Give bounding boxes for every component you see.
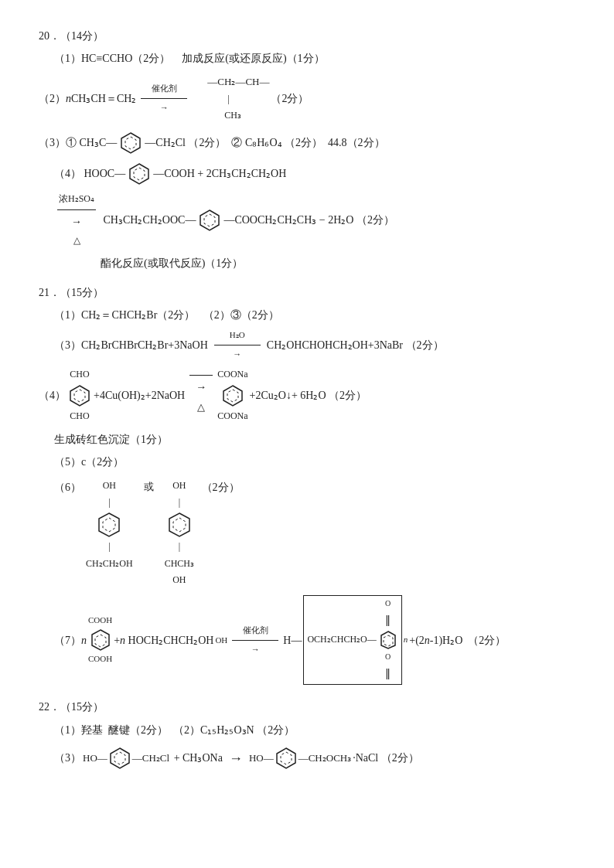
q20-p4-rxntype: 酯化反应(或取代反应)（1分） [101, 254, 575, 273]
q20-p3-ch2cl: —CH₂Cl （2分） ② C₈H₆O₄ （2分） 44.8（2分） [145, 133, 384, 152]
svg-marker-4 [200, 210, 219, 230]
svg-marker-20 [277, 748, 295, 768]
svg-marker-15 [95, 635, 106, 647]
q22-part3: （3） HO— —CH₂Cl + CH₃ONa → HO— [54, 746, 575, 771]
delta-catalyst-arrow: 浓H₂SO₄ → △ [57, 191, 96, 249]
q20-part1: （1）HC≡CCHO（2分） 加成反应(或还原反应)（1分） [54, 49, 575, 68]
catalyst-arrow-7: 催化剂 → [232, 623, 278, 658]
q21-p7-n: n [404, 632, 408, 648]
benzene-ring-2 [127, 162, 152, 186]
svg-marker-7 [74, 390, 85, 402]
question-21: 21．（15分） （1）CH₂＝CHCH₂Br（2分） （2）③（2分） （3）… [39, 283, 575, 686]
polymer-unit: OCH₂CHCH₂O— O ‖ O ‖ [303, 595, 401, 685]
svg-marker-12 [169, 513, 189, 536]
q21-p3-product: CH₂OHCHOHCH₂OH+3NaBr （2分） [267, 335, 444, 355]
q20-p4-cooh: —COOH + 2CH₃CH₂CH₂OH [153, 164, 286, 183]
q21-p6-points: （2分） [199, 478, 240, 497]
q22-p3-reagent: + CH₃ONa [171, 748, 223, 768]
q22-p3-label: （3） [54, 748, 81, 768]
h2o-arrow: H₂O → [214, 328, 261, 363]
q21-p7-plus: +n HOCH₂CHCH₂OH [114, 631, 213, 650]
page-content: 20．（14分） （1）HC≡CCHO（2分） 加成反应(或还原反应)（1分） … [39, 26, 575, 771]
q22-p1: （1）羟基 醚键（2分） （2）C₁₅H₂₅O₃N （2分） [54, 720, 295, 740]
svg-marker-3 [134, 168, 145, 180]
q21-p7-label: （7）n [54, 631, 87, 650]
q21-p5: （5）c（2分） [54, 452, 124, 471]
delta-arrow-21-4: → △ [189, 375, 213, 417]
benzene-ring-3 [197, 208, 222, 233]
ho-benz-ch2och3: HO— —CH₂OCH₃ [249, 746, 351, 771]
q22-p3-scheme: （3） HO— —CH₂Cl + CH₃ONa → HO— [54, 746, 575, 771]
q20-part3: （3）① CH₃C— —CH₂Cl （2分） ② C₈H₆O₄ （2分） 44.… [39, 131, 575, 155]
svg-marker-11 [103, 518, 115, 532]
q21-p6-label: （6） [54, 478, 81, 497]
q22-title: 22．（15分） [39, 697, 575, 717]
q21-part6: （6） OH | | CH₂CH₂OH 或 OH | [54, 478, 575, 589]
q21-p4-product: +2Cu₂O↓+ 6H₂O （2分） [250, 386, 367, 405]
q20-number: 20．（14分） [39, 26, 104, 46]
q21-p6-structures: （6） OH | | CH₂CH₂OH 或 OH | [54, 478, 575, 589]
svg-marker-18 [111, 748, 129, 768]
svg-marker-10 [99, 513, 119, 536]
question-22: 22．（15分） （1）羟基 醚键（2分） （2）C₁₅H₂₅O₃N （2分） … [39, 697, 575, 771]
catalyst-arrow-2: 催化剂 → [141, 81, 187, 116]
svg-marker-8 [223, 386, 242, 406]
benz-dicooh: COOH COOH [88, 613, 112, 667]
q21-part5: （5）c（2分） [54, 452, 575, 471]
q20-p2-label: （2）nCH₃CH＝CH₂ [39, 89, 136, 108]
q21-brick-red: 生成砖红色沉淀（1分） [54, 430, 575, 449]
q21-brick-text: 生成砖红色沉淀（1分） [54, 430, 168, 449]
q21-p7-scheme: （7）n COOH COOH +n HOCH₂CHCH₂OH OH 催化剂 → [54, 595, 575, 685]
svg-marker-6 [70, 386, 89, 406]
struct2: OH | | CHCH₃ OH [165, 478, 194, 589]
q21-p1: （1）CH₂＝CHCH₂Br（2分） （2）③（2分） [54, 305, 279, 325]
question-20: 20．（14分） （1）HC≡CCHO（2分） 加成反应(或还原反应)（1分） … [39, 26, 575, 274]
q21-part1: （1）CH₂＝CHCH₂Br（2分） （2）③（2分） [54, 305, 575, 325]
q20-p4-label: （4） HOOC— [54, 164, 125, 183]
q21-p6-or: 或 [144, 478, 154, 495]
q22-part1-2: （1）羟基 醚键（2分） （2）C₁₅H₂₅O₃N （2分） [54, 720, 575, 740]
q22-p3-nacl: ·NaCl （2分） [353, 748, 419, 768]
q21-part4: （4） CHO CHO +4Cu(OH)₂+2NaOH → △ COONa [39, 366, 575, 424]
q20-p1-answer: 加成反应(或还原反应)（1分） [182, 49, 324, 68]
svg-marker-9 [227, 390, 238, 402]
benzene-dicoona: COONa COONa [217, 366, 247, 424]
svg-marker-17 [384, 635, 393, 646]
q20-title: 20．（14分） [39, 26, 575, 46]
q20-p3-label: （3）① CH₃C— [39, 133, 117, 152]
svg-marker-1 [125, 137, 136, 149]
q21-p4-label: （4） [39, 386, 66, 405]
svg-marker-5 [204, 214, 215, 226]
q20-p4-arrow-row: 浓H₂SO₄ → △ CH₃CH₂CH₂OOC— —COOCH₂CH₂CH₃ −… [54, 191, 575, 249]
q21-p4-reagent: +4Cu(OH)₂+2NaOH [94, 386, 185, 405]
q21-part7: （7）n COOH COOH +n HOCH₂CHCH₂OH OH 催化剂 → [54, 595, 575, 685]
q20-p4-type: 酯化反应(或取代反应)（1分） [101, 254, 243, 273]
q20-part4: （4） HOOC— —COOH + 2CH₃CH₂CH₂OH 浓H₂SO₄ → … [54, 162, 575, 274]
q21-p7-end: +(2n-1)H₂O （2分） [409, 631, 506, 650]
svg-marker-2 [130, 164, 148, 184]
svg-marker-21 [281, 752, 292, 764]
svg-marker-0 [121, 133, 140, 153]
q20-p2-points: （2分） [271, 89, 309, 108]
q20-p4-reactants: （4） HOOC— —COOH + 2CH₃CH₂CH₂OH [54, 162, 575, 186]
svg-marker-16 [381, 631, 395, 648]
q20-p2-product: —CH₂—CH— | CH₃ [192, 73, 269, 124]
benzene-dicho: CHO CHO [67, 366, 92, 424]
struct1: OH | | CH₂CH₂OH [86, 478, 133, 572]
q21-number: 21．（15分） [39, 283, 104, 302]
q21-title: 21．（15分） [39, 283, 575, 302]
svg-marker-13 [173, 518, 186, 532]
q20-p4-product2: —COOCH₂CH₂CH₃ − 2H₂O （2分） [223, 210, 394, 230]
q21-p3: （3）CH₂BrCHBrCH₂Br+3NaOH [54, 335, 208, 355]
q22-number: 22．（15分） [39, 697, 104, 717]
q21-p7-product-h: H— [283, 631, 302, 650]
q20-p1-label: （1）HC≡CCHO（2分） [54, 49, 170, 68]
q20-part2: （2）nCH₃CH＝CH₂ 催化剂 → —CH₂—CH— | CH₃ （2分） [39, 73, 575, 124]
svg-marker-19 [114, 752, 125, 764]
q21-part3: （3）CH₂BrCHBrCH₂Br+3NaOH H₂O → CH₂OHCHOHC… [54, 328, 575, 363]
q22-p3-arrow: → [229, 746, 243, 771]
q20-p1-space [173, 49, 179, 68]
q20-p4-product: CH₃CH₂CH₂OOC— [101, 210, 196, 230]
benzene-ring-1 [118, 131, 143, 155]
ho-benz-ch2cl: HO— —CH₂Cl [83, 746, 169, 771]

> **PROBLEM**
Some lines in the material contain "number". Show all of them.

> **FINAL ANSWER**
q20-number: 20．（14分） [39, 26, 104, 46]
q21-number: 21．（15分） [39, 283, 104, 302]
q22-number: 22．（15分） [39, 697, 104, 717]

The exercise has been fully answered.